Federal Reserve Signals Further Interest Rate Cuts Amid Slowing Job Growth
Federal Reserve Chair Jerome Powell indicated today that the central bank is likely to cut its key interest rate twice more this year, citing a slowdown in hiring as a growing risk to the U.S. economy.
Speaking in Philadelphia, Powell stated that despite the recent federal government shutdown impacting economic data collection, “the outlook for employment and inflation does not appear to have changed much since our September meeting,” when the Fed lowered rates for the first time this year. This move comes as the Fed balances its dual mandate of price stability and maximum employment. Officials previously forecasted two additional rate reductions this year and one in 2026. Lower rates typically translate to reduced borrowing costs for consumers and businesses alike.

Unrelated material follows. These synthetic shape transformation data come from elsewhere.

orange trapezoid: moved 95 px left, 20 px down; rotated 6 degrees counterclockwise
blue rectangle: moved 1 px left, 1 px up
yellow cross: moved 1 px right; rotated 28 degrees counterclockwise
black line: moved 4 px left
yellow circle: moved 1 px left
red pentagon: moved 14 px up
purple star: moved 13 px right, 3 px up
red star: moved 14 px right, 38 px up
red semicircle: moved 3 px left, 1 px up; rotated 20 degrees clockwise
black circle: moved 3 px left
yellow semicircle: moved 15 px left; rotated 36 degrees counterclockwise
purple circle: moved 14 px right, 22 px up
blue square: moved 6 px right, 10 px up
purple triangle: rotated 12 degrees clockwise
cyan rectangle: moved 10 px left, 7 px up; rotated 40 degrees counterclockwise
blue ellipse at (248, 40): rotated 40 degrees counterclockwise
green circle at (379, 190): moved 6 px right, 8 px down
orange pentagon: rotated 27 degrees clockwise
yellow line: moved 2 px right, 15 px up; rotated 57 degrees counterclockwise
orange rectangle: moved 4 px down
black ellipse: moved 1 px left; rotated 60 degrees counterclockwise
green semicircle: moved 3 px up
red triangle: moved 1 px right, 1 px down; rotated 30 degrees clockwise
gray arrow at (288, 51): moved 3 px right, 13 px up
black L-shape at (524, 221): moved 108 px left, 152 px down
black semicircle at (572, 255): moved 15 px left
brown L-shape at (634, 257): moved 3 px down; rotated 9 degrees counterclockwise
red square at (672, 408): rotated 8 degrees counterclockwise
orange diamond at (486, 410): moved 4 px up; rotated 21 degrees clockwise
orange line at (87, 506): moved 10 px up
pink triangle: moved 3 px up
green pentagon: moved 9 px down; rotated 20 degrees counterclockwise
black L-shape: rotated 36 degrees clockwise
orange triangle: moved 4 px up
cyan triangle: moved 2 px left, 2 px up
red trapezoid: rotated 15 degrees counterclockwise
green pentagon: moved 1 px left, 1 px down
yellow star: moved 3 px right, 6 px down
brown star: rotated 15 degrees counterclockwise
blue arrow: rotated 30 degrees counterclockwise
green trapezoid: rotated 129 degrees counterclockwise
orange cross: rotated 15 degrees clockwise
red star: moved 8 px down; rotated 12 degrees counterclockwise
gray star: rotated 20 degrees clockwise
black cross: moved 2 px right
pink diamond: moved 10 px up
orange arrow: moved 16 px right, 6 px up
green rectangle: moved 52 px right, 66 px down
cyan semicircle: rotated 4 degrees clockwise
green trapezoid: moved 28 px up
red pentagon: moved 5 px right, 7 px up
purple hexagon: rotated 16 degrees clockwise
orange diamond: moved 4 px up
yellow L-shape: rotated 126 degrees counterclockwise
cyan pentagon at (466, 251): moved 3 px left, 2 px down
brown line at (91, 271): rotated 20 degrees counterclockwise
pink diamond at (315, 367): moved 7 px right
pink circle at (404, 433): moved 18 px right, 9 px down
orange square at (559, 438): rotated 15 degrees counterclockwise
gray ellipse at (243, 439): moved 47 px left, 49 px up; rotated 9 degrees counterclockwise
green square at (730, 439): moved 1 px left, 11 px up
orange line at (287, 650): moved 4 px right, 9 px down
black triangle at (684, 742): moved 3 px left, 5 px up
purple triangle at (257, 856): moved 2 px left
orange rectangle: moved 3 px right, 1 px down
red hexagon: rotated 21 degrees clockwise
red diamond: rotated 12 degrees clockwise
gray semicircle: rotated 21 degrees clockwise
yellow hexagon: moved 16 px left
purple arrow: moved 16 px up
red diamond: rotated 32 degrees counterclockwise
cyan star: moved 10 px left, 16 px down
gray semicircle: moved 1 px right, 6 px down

Powell acknowledged that tariffs have pushed the Fed’s preferred inflation measure to 2.9%, but emphasized there are no “broader inflationary pressures” beyond those duties. He noted a shift in the Fed’s assessment, stating, “Rising downside risks to employment have shifted our assessment of the balance of risks.” Economists at JPMorgan Chase confirmed the expectation of further cuts, with chief U.S. economist Michael Feroli saying today’s remarks were “strong confirmation” of a rate cut at the next meeting, scheduled for October 28-29. You can learn more about the Federal Reserve’s structure and functions on their official website.
The Fed is also considering halting the reduction of its $6.6 trillion balance sheet, a move that could further lower borrowing costs. Powell also addressed past criticism regarding the Fed’s bond purchases during the pandemic, admitting, “With the clarity of hindsight, we could have—and perhaps should have—stopped asset purchases sooner,” but maintained those purchases were intended to avoid market disruption. Concerns about the Fed’s policies have been raised by figures like Treasury Secretary Scott Bessent, as reported by Reuters.
Powell stated the central bank will continue to monitor economic data and assess the need for further adjustments to monetary policy.